This document it is assumed to be a “living” document. We highly appreciate any comments and suggestions for improvements. What are your experiences with research data managment tasks? Can you provide solutions for specific tasks? We want your feedback to make the document better for you and your colleages. To add your annotation, select some text and then click the on the pop-up menu. To see the annotations of others, click the in the upper right hand corner of the page

Chapter 4 Integration in QMS {qms}

4.1 Start a new project

Before starting with a new project, perform the following actions that are detailed in the following sections:

Choose a project identifier and identifiers for the project partners and organisations that data are expected to be received from.
Create a data management plan (DMP) for the project.
Determine a “data manager” for the project.
Setup the folder structures for the project.

At the start of a research project:

Create a subfolder for your project and subfolders for the organisations in the rawdata folder structure.

At the start of a project (or if an employee or trainee enters the project):

Give an introduction to our research data management as described in this document.

Regularly during the project:

Check if the folder structure within your project’s rawdata subfolder still complies with the rawdata folder structure and clean the structure, if not.

Project and owner identifiers

Documents and data that are collected or created during the lifetime of a project will be stored in the form of electronic files on the institute’s file server or on the personal computers of the employees. We aim at being able to clearly identify the related project and the owner of the data for any file or folder that resides on the institute’s file system.

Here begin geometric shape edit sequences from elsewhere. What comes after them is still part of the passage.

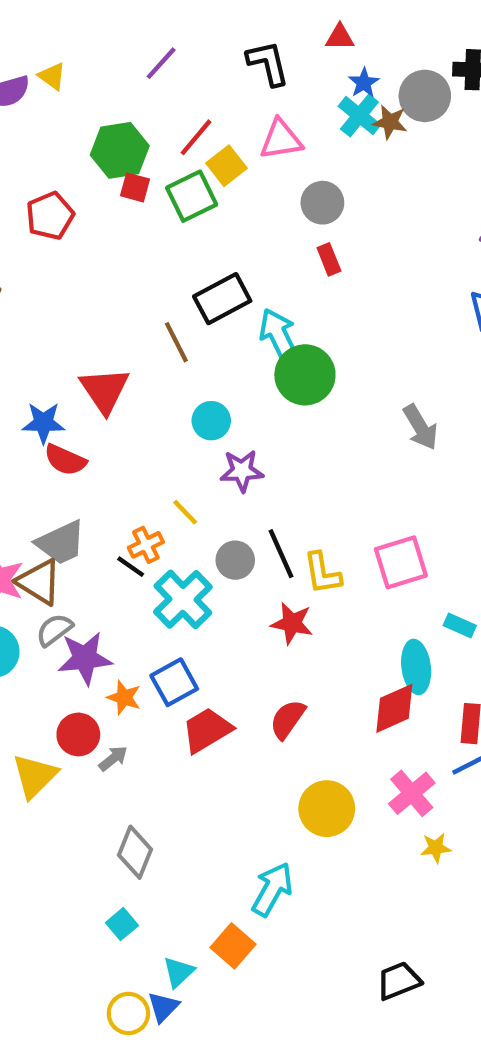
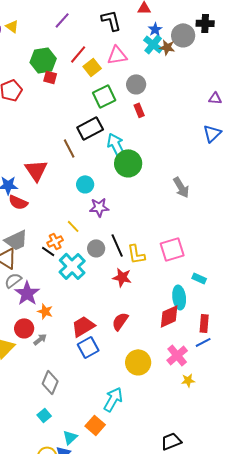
green square: (192, 196) -> (104, 96), moved
purple star: (85, 658) -> (27, 293), turned -30
blue square: (174, 682) -> (88, 347), moved

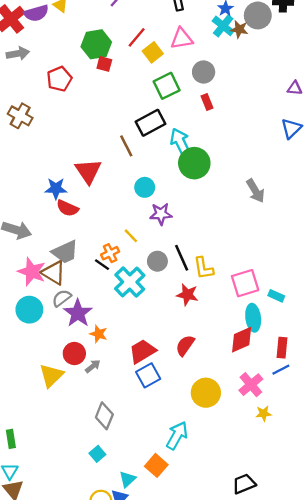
pink square: (172, 249) -> (245, 283), moved

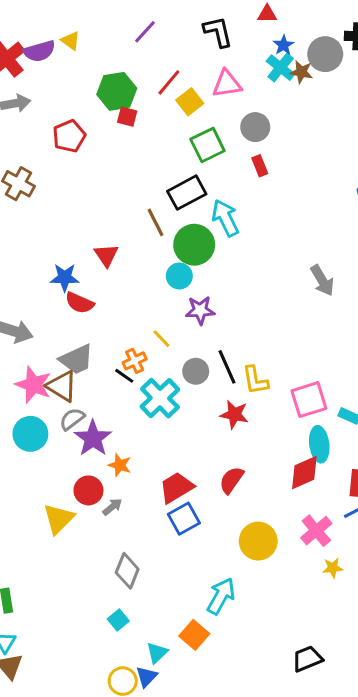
green circle: (194, 163) -> (194, 245), moved
red triangle: (88, 171) -> (106, 255), size x0.7

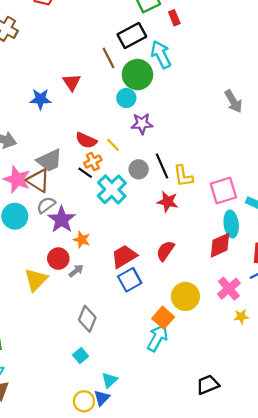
red rectangle: (260, 166) -> (174, 18), moved
red semicircle: (80, 303) -> (86, 140), moved
orange square: (194, 635) -> (163, 318), moved
black trapezoid: (307, 659) -> (208, 385), moved

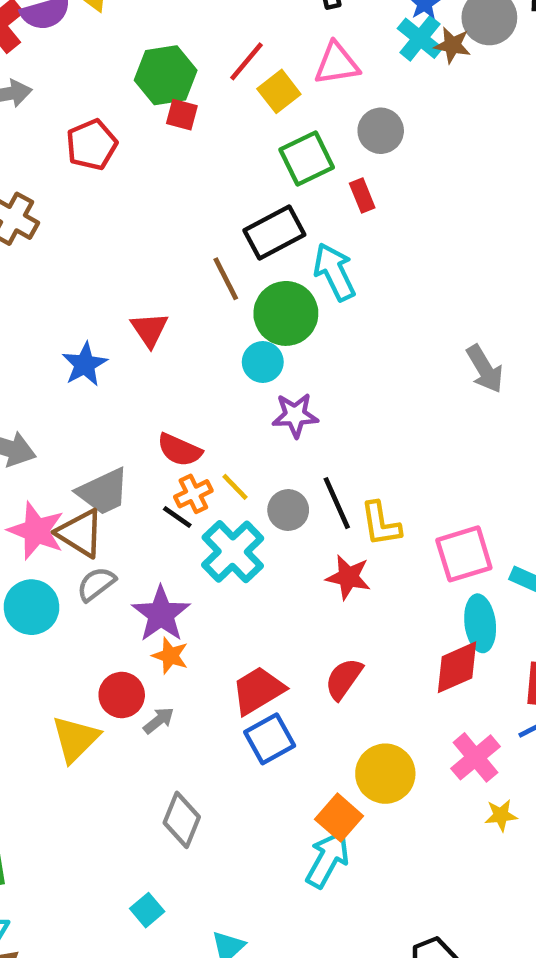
blue star: (40, 99) -> (85, 364), turned -30
yellow line: (113, 145) -> (235, 487), moved
purple star: (62, 220) -> (161, 614), moved
cyan square: (81, 356) -> (147, 910), moved

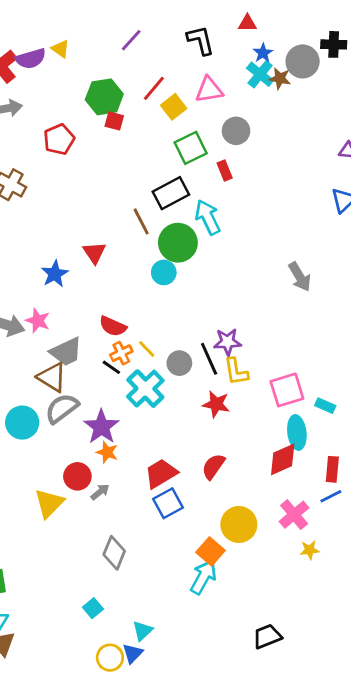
purple star: (295, 415) -> (227, 342), moved
pink star: (36, 531) -> (38, 321), moved, size x0.7
gray semicircle: (96, 584) -> (62, 408), size x1.4

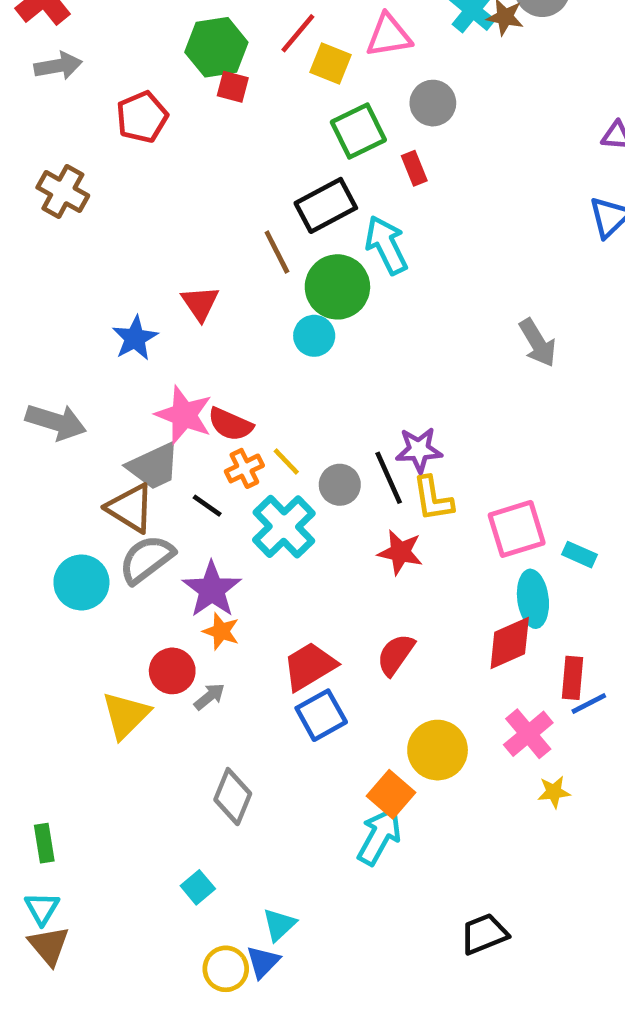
yellow square: (174, 107) -> (330, 63), turned -30
pink star: (38, 321) -> (184, 415), moved, size x1.4
black line: (111, 367) -> (207, 506), moved
red rectangle: (332, 469) -> (573, 678), moved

Therefore, we recommend to use unique identifiers, either as (part of) the name of the file or as (part of) the name of the folder or parent folder that the file resides in. The usage of a consistent project identifier becomes particularly important when - as defined we suggest for a good data workflow, different types of data and documents of the project are stored at different places on the file system.

Together with the team members, the project leader is requested to define the project identifier at the start of the project. Whenever the belonging of a file or folder to the project is to be indicated, only this “official” identifier in the exact spelling that was defined, has to be used.

The project identifier should

be unique within all identifiers of current or former projects that have ever been carried out at the institute,
be as short as possible but as long as required to be meaningful and easy to remember.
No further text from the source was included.